Frequently Asked Questions
Final Take: What to Expect on July 5
NASCAR’s return to Chicagoland carries everything a great race weekend needs. A genuine points leader on pole who is one point ahead of his closest rival. A reigning champion starting right beside him on the front row. A multiple past winner of this specific track starting fourth. And a practice-pace leader starting 13th who could realistically hunt down the leaders if his long-run tire advantage holds.
The most likely outcome, based on qualifying results, practice data, and comparable intermediate form, is a Denny Hamlin or Kyle Larson victory — with Tyler Reddick as the most probable third name to enter the conversation in the closing laps. Brad Keselowski’s two Chicagoland wins give him a legitimate dark-horse case that numbers alone don’t fully capture. And somewhere in there, Alex Bowman’s 2019 win creates at least a small psychological variable that cannot be entirely dismissed.
However, the wildcard that nobody can fully plan for is the tire degradation unknown. Seven years without race data at this track means the team whose engineers guessed correctly about Goodyear compound behavior on Saturday will have an advantage nobody else saw coming. That kind of information edge has decided Chicagoland races before — and it will likely play a role in deciding this one too.

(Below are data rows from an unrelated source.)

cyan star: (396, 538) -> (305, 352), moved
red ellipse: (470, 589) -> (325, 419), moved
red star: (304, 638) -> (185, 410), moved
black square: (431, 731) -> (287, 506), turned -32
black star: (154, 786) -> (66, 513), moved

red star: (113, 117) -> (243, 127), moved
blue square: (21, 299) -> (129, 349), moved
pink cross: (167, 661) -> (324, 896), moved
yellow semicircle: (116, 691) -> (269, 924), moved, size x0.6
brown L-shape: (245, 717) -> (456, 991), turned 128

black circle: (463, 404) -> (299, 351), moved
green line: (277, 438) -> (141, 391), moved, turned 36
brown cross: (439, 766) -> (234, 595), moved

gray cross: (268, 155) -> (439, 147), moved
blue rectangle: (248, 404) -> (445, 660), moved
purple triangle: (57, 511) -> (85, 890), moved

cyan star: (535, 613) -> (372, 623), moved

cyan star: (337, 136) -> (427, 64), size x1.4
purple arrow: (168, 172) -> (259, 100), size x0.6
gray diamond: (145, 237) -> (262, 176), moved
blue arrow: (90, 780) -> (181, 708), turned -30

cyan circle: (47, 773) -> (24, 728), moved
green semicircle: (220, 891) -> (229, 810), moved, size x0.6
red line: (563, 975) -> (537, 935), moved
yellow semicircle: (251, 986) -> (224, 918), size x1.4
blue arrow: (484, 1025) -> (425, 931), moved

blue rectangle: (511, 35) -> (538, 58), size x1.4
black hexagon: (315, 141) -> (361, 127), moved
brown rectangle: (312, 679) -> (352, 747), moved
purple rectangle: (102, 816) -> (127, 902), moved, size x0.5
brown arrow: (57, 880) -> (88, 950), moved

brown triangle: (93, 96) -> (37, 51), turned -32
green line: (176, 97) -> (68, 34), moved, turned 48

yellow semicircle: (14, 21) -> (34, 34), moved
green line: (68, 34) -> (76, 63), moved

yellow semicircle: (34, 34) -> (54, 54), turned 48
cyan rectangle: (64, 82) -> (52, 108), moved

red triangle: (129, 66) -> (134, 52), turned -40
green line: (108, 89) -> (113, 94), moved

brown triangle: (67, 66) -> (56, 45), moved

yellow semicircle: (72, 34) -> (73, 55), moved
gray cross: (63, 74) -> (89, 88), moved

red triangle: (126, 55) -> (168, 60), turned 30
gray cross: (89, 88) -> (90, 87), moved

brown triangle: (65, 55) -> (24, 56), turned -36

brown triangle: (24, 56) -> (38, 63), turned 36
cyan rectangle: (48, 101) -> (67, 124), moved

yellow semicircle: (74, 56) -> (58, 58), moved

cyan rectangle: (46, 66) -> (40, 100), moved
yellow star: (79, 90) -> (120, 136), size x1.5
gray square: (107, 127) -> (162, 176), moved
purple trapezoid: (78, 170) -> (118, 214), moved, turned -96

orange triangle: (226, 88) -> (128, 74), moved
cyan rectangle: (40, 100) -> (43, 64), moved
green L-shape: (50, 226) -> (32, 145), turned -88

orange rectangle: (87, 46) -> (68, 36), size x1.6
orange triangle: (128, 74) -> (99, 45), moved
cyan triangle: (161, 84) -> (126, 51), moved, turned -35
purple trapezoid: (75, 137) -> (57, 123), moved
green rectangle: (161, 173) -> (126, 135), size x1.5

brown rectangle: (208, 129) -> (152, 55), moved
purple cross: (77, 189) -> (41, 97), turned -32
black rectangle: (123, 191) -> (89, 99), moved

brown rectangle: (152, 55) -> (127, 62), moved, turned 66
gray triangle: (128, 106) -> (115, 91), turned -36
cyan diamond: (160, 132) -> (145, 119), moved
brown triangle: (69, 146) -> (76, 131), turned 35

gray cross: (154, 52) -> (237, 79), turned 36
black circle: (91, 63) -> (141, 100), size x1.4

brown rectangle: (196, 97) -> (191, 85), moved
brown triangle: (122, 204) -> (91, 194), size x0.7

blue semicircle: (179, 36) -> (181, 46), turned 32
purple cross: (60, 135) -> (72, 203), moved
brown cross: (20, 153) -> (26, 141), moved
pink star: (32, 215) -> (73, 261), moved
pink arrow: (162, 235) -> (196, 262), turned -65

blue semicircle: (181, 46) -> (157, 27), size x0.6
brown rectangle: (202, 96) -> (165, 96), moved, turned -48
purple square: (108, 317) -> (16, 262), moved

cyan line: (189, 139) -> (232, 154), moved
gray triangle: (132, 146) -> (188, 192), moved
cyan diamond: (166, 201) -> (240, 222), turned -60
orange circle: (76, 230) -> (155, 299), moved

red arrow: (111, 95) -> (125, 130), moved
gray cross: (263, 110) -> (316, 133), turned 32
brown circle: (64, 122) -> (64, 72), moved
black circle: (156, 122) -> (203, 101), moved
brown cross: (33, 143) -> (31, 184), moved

Win: Denny Hamlin — pole, points lead, 2015 Chicagoland win, peak oval form. Second: Kyle Larson — the best car on the track by his own teammate’s assessment. Third: Tyler Reddick — practice leader starting 13th with a real long-run tire edge. Dark Horse: Brad Keselowski — two Chicagoland wins, starting fourth.
Whatever the result, NASCAR made the right call bringing Chicagoland back. As Hamlin said Saturday after claiming pole: “This track is going to race so well that it will be hard to say, ‘Let’s go back and take it off the schedule.'” Get to your TV at 6:00 p.m. ET on TNT Sports. This one should be worth every lap.